The third and most important reason for the rise of today’s second-string left is that those perceptive enough to be first-stringers are well aware that the US must sooner or later address the twin problems of excessive public debt and undisciplined spending. They know the predicted 2026 depletion of Medicare (let alone the estimated 2033 depletion of the Social Security Trust Fund) would by itself force a reckoning. Foreseeing that the downsizing and reorganization of government will eventually have to take priority over even the worthiest new social program, many have gravitated away from politics.

It is not a coincidence that Democrats have for some time lacked a top-notch bench of presidential candidates. Or that the party’s only thoughtful alternative to the irresponsibly expensive Build Back Better bill has come from just two senators, West Virginia’s Joe Manchin and Arizona’s Kyrsten Sinema. The best players aren’t playing.

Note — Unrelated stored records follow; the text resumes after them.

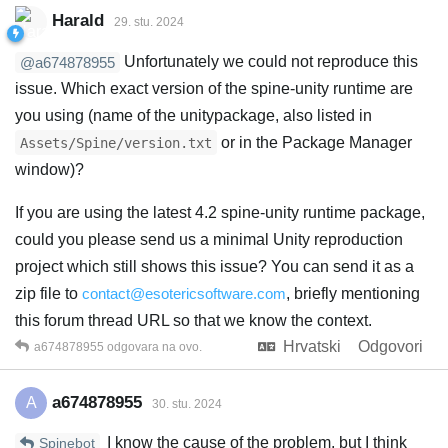
Harald
29. stu. 2024
Unfortunately we could not reproduce this
@a674878955
issue. Which exact version of the spine-unity runtime are
you using (name of the unitypackage, also listed in
or in the Package Manager
Assets/Spine/version.txt
window)?
If you are using the latest 4.2 spine-unity runtime package,
could you please send us a minimal Unity reproduction
project which still shows this issue? You can send it as a
zip file to
contact@esotericsoftware.com
, briefly mentioning
this forum thread URL so that we know the context.
Hrvatski
Odgovori
a674878955
odgovara na ovo.
a674878955
A
30. stu. 2024
I know the cause of the problem, but I think
Spinebot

If we look closely, a similar stepping back from the policy arena can also be seen at colleges and universities. As Hoover Institution senior fellow Shelby Steele, Georgetown political science professor Joshua Mitchell, and Providence College theology professor James F. Keating have all observed, what so often appears to be a campus-wide swing to the far left is not nearly as broadly based as it seems. For many professors, putting Black Lives Matter stickers on their office doors is just the easiest way to tread the professional waters until an economically jolted America is finally prepared for a more sophisticated assessment of its problems.

Conventional wisdom may have it that progressives have wrested control of left-leaning institutions by intimidating traditional liberals with potential cancelation, but it would be more accurate to say that the second-string has simply filled an already existing void. Indeed, on those unfortunately rare occasions when outspoken intellectuals like University of Chicago geophysics professor Dorian Abbot do stand up to activist threats, the attempted censorship almost always backfires. After a fearful MIT administration abruptly withdrew its recent invitation for Abbot to speak against progressive diversity standards, he ended up giving the same talk at Princeton where thousands eagerly registered to hear it.

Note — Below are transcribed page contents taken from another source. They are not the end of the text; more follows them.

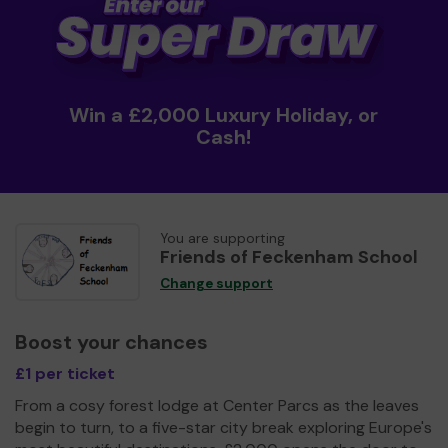
Win a £2,000 Luxury Holiday, or
Cash!
You are supporting
Friends of Feckenham School
Change support
Boost your chances
£1 per ticket
From a cosy forest lodge at Center Parcs as the leaves
begin to turn, to a five-star city break exploring Europe's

This rise of a second-string left might initially seem to be good news for conservatives. Anyone trying to convince Americans that there are more than two genders, that violent criminals ought to be released without bail, and that what the country really needs are thousands more IRS agents is clearly not much of a match. A truly worthy adversary would have never settled on such a rickety and contorted ideology as critical race theory.

Unfortunately, the outcome of the looming financial upheaval, which the first-string left has chosen to sit out, will not be decided on debate points. As Edward Gibbon observed, what determines the end to any sovereign fiscal crisis is not which side is sharper but whether all factions are sharp enough to recognize what the moment requires. Only those heavily indebted countries that can muster a broad consensus around government downsizing and shared sacrifice have a chance of avoiding a complete economic collapse.

Thus is ascendency of a second-string left not a promising development. Heading towards economic instability with a major political faction still insisting that government can keep spending heavily on new programs is almost guaranteed not to end well. Those smart liberals who have been judiciously standing back might do us all a favor by rethinking the consequences of their untimely sabbatical.